Published on November 4, 2023, 8:27 am
Google’s DeepMind team recently introduced Open X-Embodiment, a database of robotics functionality created in collaboration with 33 research institutes. Similar to the ImageNet database for computer vision, Open X-Embodiment aims to advance robotics research and training by providing a diverse set of robot demonstrations. The initial release of Open X-Embodiment included over 500 skills and 150,000 tasks from 22 robot embodiments.
DeepMind then trained its RT-1-X model on this data and used it to train robots in other labs, achieving a 50% success rate compared to their in-house methods. This development highlights the exciting advancements taking place in robotic learning.

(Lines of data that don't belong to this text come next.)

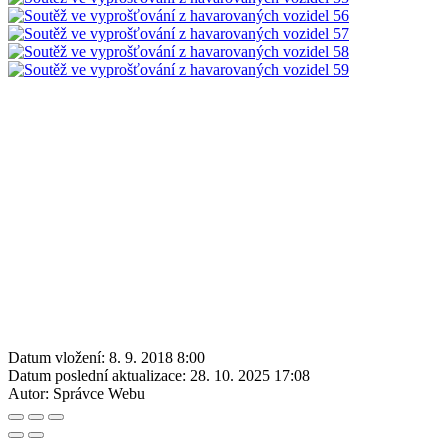
Datum vložení:
8. 9. 2018 8:00
Datum poslední aktualizace:
28. 10. 2025 17:08
Autor:
Správce Webu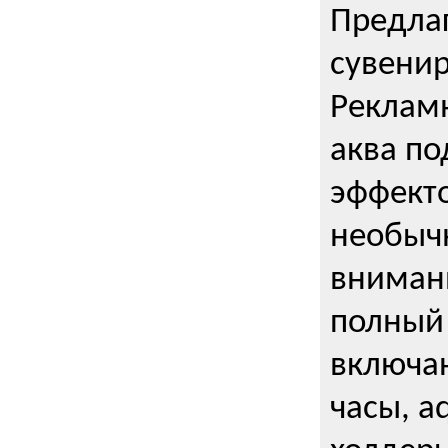
Предла
сувени
Реклам
аква п
эффекто
необыч
внимани
полный 
включаю
часы, a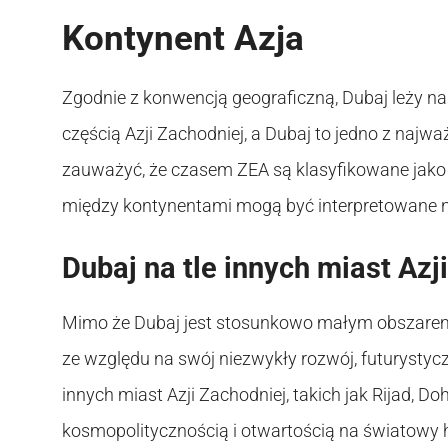
Kontynent Azja
Zgodnie z konwencją geograficzną, Dubaj leży na
częścią Azji Zachodniej, a Dubaj to jedno z najw
zauważyć, że czasem ZEA są klasyfikowane jako 
między kontynentami mogą być interpretowane ni
Dubaj na tle innych miast Azj
Mimo że Dubaj jest stosunkowo małym obszare
ze względu na swój niezwykły rozwój, futurystyc
innych miast Azji Zachodniej, takich jak Rijad, D
kosmopolitycznością i otwartością na światowy 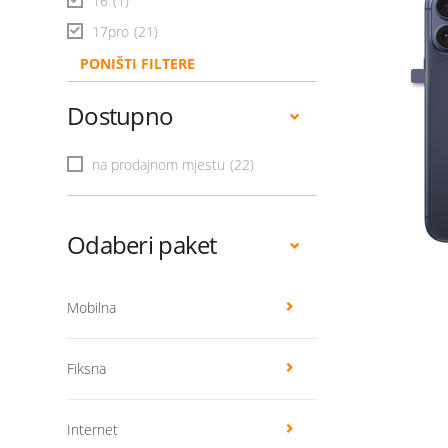
16
(1)
17pro
(21)
PONIŠTI FILTERE
Dostupno
na prodajnom mjestu
(22)
Odaberi paket
Mobilna
Fiksna
Internet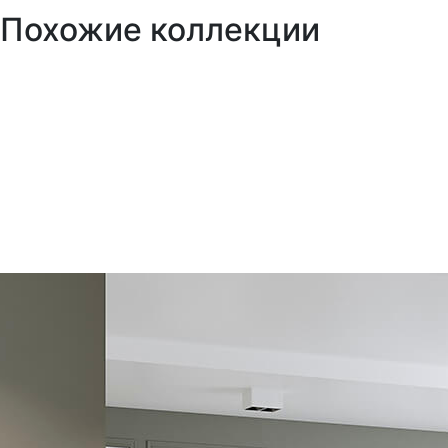
Похожие
коллекции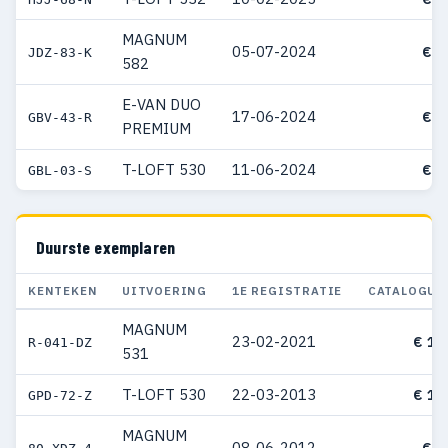
MAGNUM
05-07-2024
€ 5
JDZ-83-K
582
E-VAN DUO
17-06-2024
€ 6
GBV-43-R
PREMIUM
T-LOFT 530
11-06-2024
€ 5
GBL-03-S
Duurste exemplaren
KENTEKEN
UITVOERING
1E REGISTRATIE
CATALOGUS
MAGNUM
23-02-2021
€ 13
R-041-DZ
531
T-LOFT 530
22-03-2013
€ 11
GPD-72-Z
MAGNUM
08-06-2012
€ 6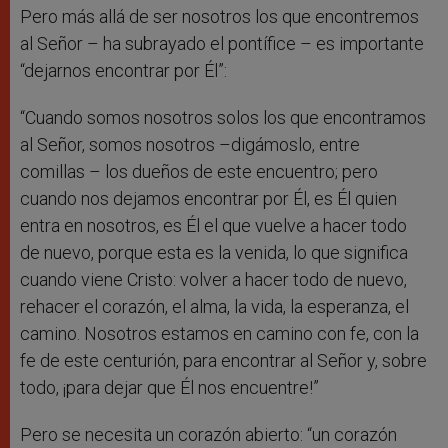
Pero más allá de ser nosotros los que encontremos
al Señor – ha subrayado el pontífice – es importante
“dejarnos encontrar por Él”:
“Cuando somos nosotros solos los que encontramos
al Señor, somos nosotros –digámoslo, entre
comillas – los dueños de este encuentro; pero
cuando nos dejamos encontrar por Él, es Él quien
entra en nosotros, es Él el que vuelve a hacer todo
de nuevo, porque esta es la venida, lo que significa
cuando viene Cristo: volver a hacer todo de nuevo,
rehacer el corazón, el alma, la vida, la esperanza, el
camino. Nosotros estamos en camino con fe, con la
fe de este centurión, para encontrar al Señor y, sobre
todo, ¡para dejar que Él nos encuentre!”
Pero se necesita un corazón abierto: “un corazón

Vincent Vanhoucke, Google DeepMind’s Head of Robotics, discussed how the robotics team came about within DeepMind. While there is a longer history of robotics research at Google DeepMind, the recent merger between Google Research and DeepMind sparked an increasing interest in real-world robotics due to significant improvements in perception technology. Vanhoucke mentioned that his involvement with DeepMind is relatively recent but stems from his background in general AI and computer vision.
Vanhoucke acknowledged that a portion of his team originated from Google’s acquisitions in the robotics field, such as Boston Dynamics. He emphasized how these past acquisitions contributed to the understanding that the challenges faced by robotics are closely tied to those of general AI. By leveraging strong AI capabilities, they aim to develop general-purpose methods applicable across various robot embodiments and form factors.
Regarding collaboration with Everyday Robots, Vanhoucke revealed that both teams have been working together for approximately seven years. One project involved training discontinued robot arms using machine learning for grasping objects – a breakthrough moment that prompted further investigations into using machine learning and perception for controlling robots.
When asked about the role of generative AI in robotics, Vanhoucke believes it will be central to progress in the field. Language models can provide common-sense reasoning and understanding of the everyday world, making them valuable tools for robot planning, interactions, manipulations, and human-robot interactions. This application of generative AI enables robots to reason about simulated environments – a crucial aspect of the robotics problem.
Simulation also plays a significant role in robotics research as it helps bridge the gap between simulation and reality. However, Vanhoucke acknowledges the challenges involved in accurately representing real-world physics and visuals within simulations. He mentions that generative AI is making strides in this area by providing alternatives to running complex physics simulators, such as generating images or using other generative models.
The potential of simulation extends beyond generating assets; it can be used to predict future outcomes based on different robot actions. Vanhoucke gives the example of Amazon using simulation to generate packages and foresees more opportunities for generating futures. By employing generative models, robots can plan and verify actions without having to rely solely on real-world testing.
As Google DeepMind’s robotics team continues its research and collaboration efforts with various partners, the field of generative AI holds promise in pushing the boundaries of robotics capabilities. With ongoing advancements in perception technology and the application of general-purpose methods, we may eventually see a world where general-purpose robots are a reality.